━━━━━ Records for the task ━━━━━

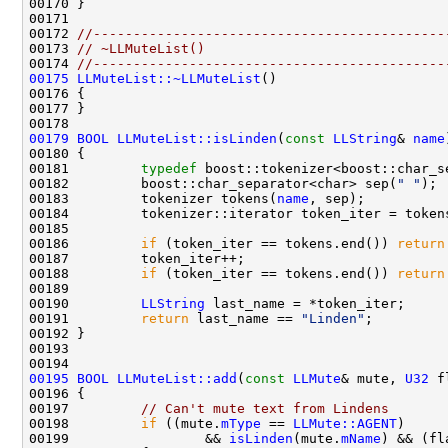
00172 
//--------------------------------------------
00173 
// ~LLMuteList()
00174 
//--------------------------------------------
00175
LLMuteList::~LLMuteList
00179
BOOL
LLMuteList::isLinden
(
const
LLString
& 
name
00180 
00181         
typedef
 boost::tokenizer<boost::char_s
00182         boost::char_separator<char> sep(
" "
00183         tokenizer tokens(
name
00186         
if
 (token_iter == tokens.end()) 
return
00188         
if
 (token_iter == tokens.end()) 
return
00190         
LLString
00191         
return
 last_name == 
"Linden"
00195
BOOL
LLMuteList::add
(
const
LLMute
& mute, 
U32
00197         
// Can't mute text from Lindens
00198         
if
 ((mute.
mType
 == 
LLMute::AGENT
00199                 && 
isLinden
(mute.
mName
) && (fl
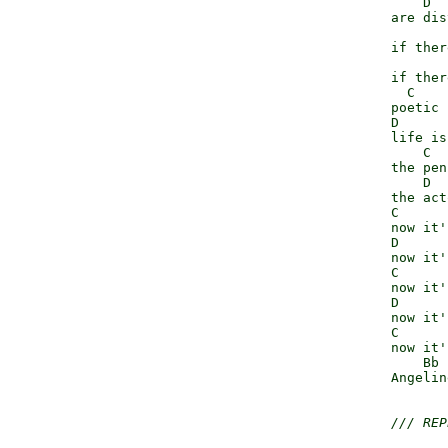
                  D

              are dis
                     
              if ther
                     
              if ther
                C

              poetic 
              D

              life is
                  C

              the pen
                  D  
              the act
              C

              now it'
              D

              now it'
              C

              now it'
              D

              now it'
              C

              now it'
                  Bb 
              Angeline
/// REP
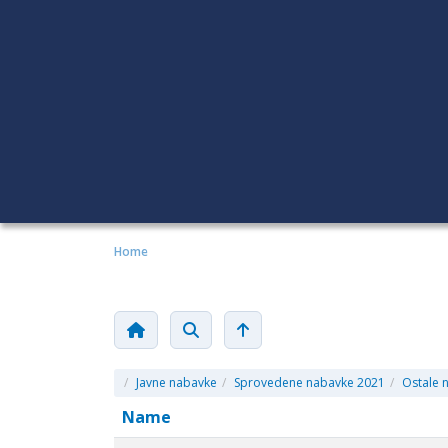
Home
/
Javne nabavke
/
Sprovedene nabavke 2021
/
Ostale 
Name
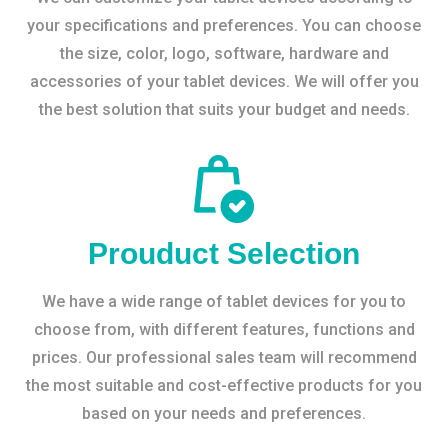
your specifications and preferences. You can choose
the size, color, logo, software, hardware and
accessories of your tablet devices. We will offer you
the best solution that suits your budget and needs.
Prouduct Selection
We have a wide range of tablet devices for you to
choose from, with different features, functions and
prices. Our professional sales team will recommend
the most suitable and cost-effective products for you
based on your needs and preferences.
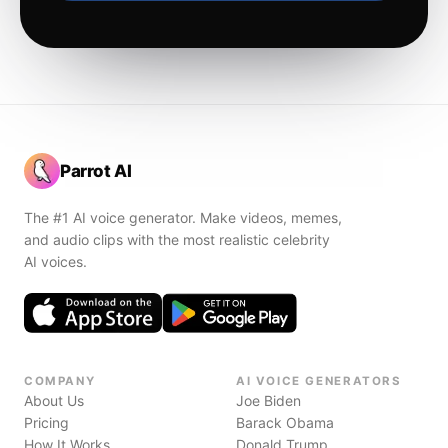
Parrot AI
The #1 AI voice generator. Make videos, memes,
and audio clips with the most realistic celebrity
AI voices.
COMPANY
AI VOICE GENERATORS
About Us
Joe Biden
Pricing
Barack Obama
How It Works
Donald Trump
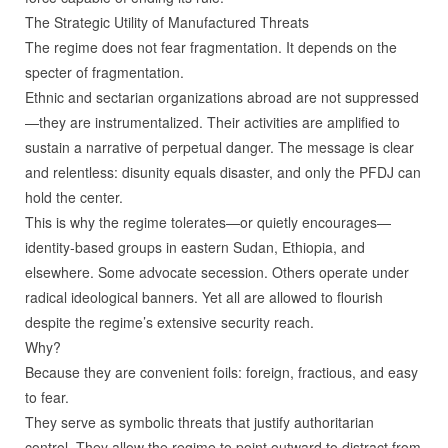
The Strategic Utility of Manufactured Threats
The regime does not fear fragmentation. It depends on the
specter of fragmentation.
Ethnic and sectarian organizations abroad are not suppressed
—they are instrumentalized. Their activities are amplified to
sustain a narrative of perpetual danger. The message is clear
and relentless: disunity equals disaster, and only the PFDJ can
hold the center.
This is why the regime tolerates—or quietly encourages—
identity‑based groups in eastern Sudan, Ethiopia, and
elsewhere. Some advocate secession. Others operate under
radical ideological banners. Yet all are allowed to flourish
despite the regime’s extensive security reach.
Why?
Because they are convenient foils: foreign, fractious, and easy
to fear.
They serve as symbolic threats that justify authoritarian
control. They allow the regime to point outward to distract from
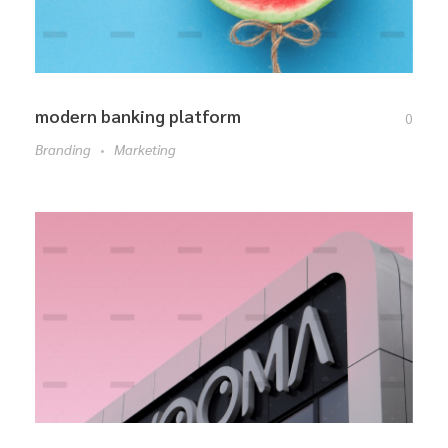
modern banking platform
0
Branding
Marketing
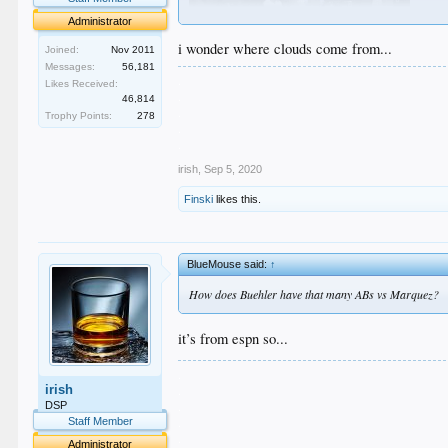
Administrator
i wonder where clouds come from...
Joined:
Nov 2011
Messages:
56,181
.
Likes Received:
.
46,814
.
Trophy Points:
278
.
.
irish
,
Sep 5, 2020
Finski
likes this.
BlueMouse said:
↑
How does Buehler have that many ABs vs Marquez?
it’s from espn so...
.
irish
.
.
DSP
.
Staff Member
.
Administrator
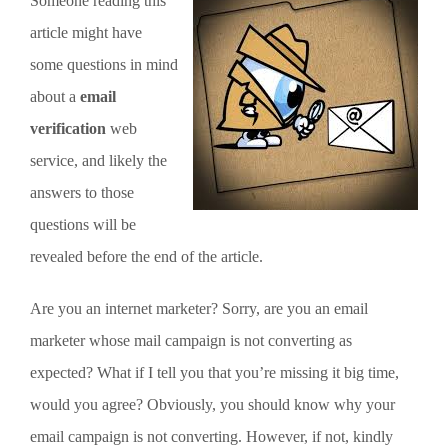
Someone reading this
article might have
some questions in mind
about a
email
verification
web
service, and likely the
answers to those
questions will be
revealed before the end of the article.
Are you an internet marketer? Sorry, are you an email
marketer whose mail campaign is not converting as
expected? What if I tell you that you’re missing it big time,
would you agree? Obviously, you should know why your
email campaign is not converting. However, if not, kindly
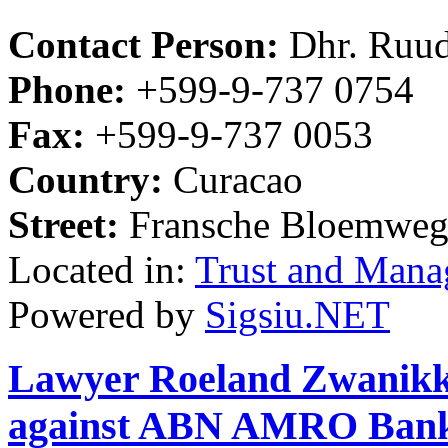
Contact Person:
Dhr. Ruud
Phone:
+599-9-737 0754
Fax:
+599-9-737 0053
Country:
Curacao
Street:
Fransche Bloemweg
Located in:
Trust and Mana
Powered by
Sigsiu.NET
Lawyer Roeland Zwanikken
against ABN AMRO Ban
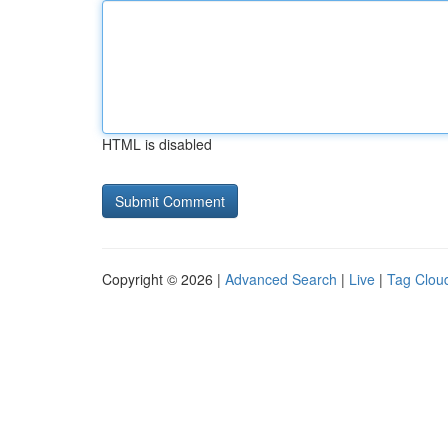
HTML is disabled
Copyright © 2026 |
Advanced Search
|
Live
|
Tag Clou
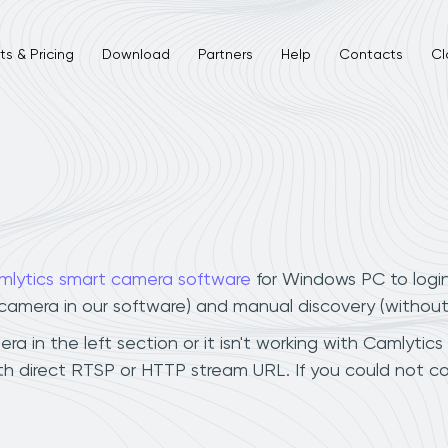
s & Pricing
Download
Partners
Help
Contacts
Cl
mlytics smart camera software
for Windows PC to logi
r camera in our software) and manual discovery (withou
a in the left section or it isn't working with Camlytics
th direct RTSP or HTTP stream URL. If you could not c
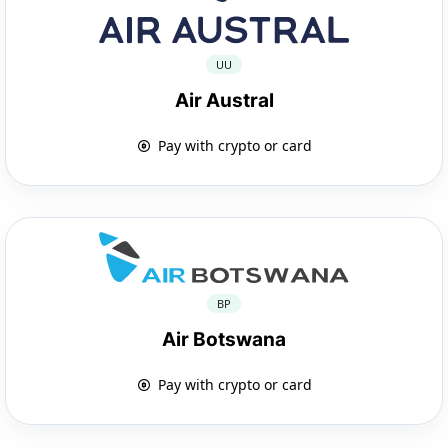
UU
Air Austral
Pay with crypto or card
BP
Air Botswana
Pay with crypto or card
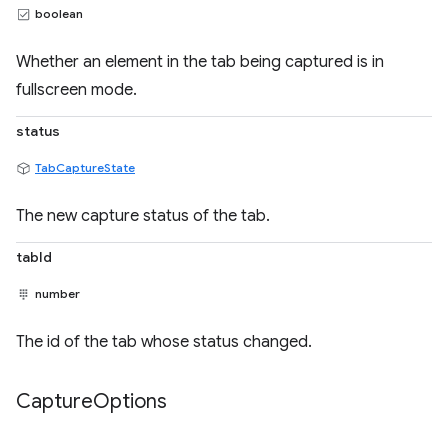
boolean
Whether an element in the tab being captured is in
fullscreen mode.
status
TabCaptureState
The new capture status of the tab.
tabId
number
The id of the tab whose status changed.
Capture
Options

━━━━━

What lines above hold the word "fragmentation"? List them all.

*Problem solution*:
The regime does not fear fragmentation. It depends on the
specter of fragmentation.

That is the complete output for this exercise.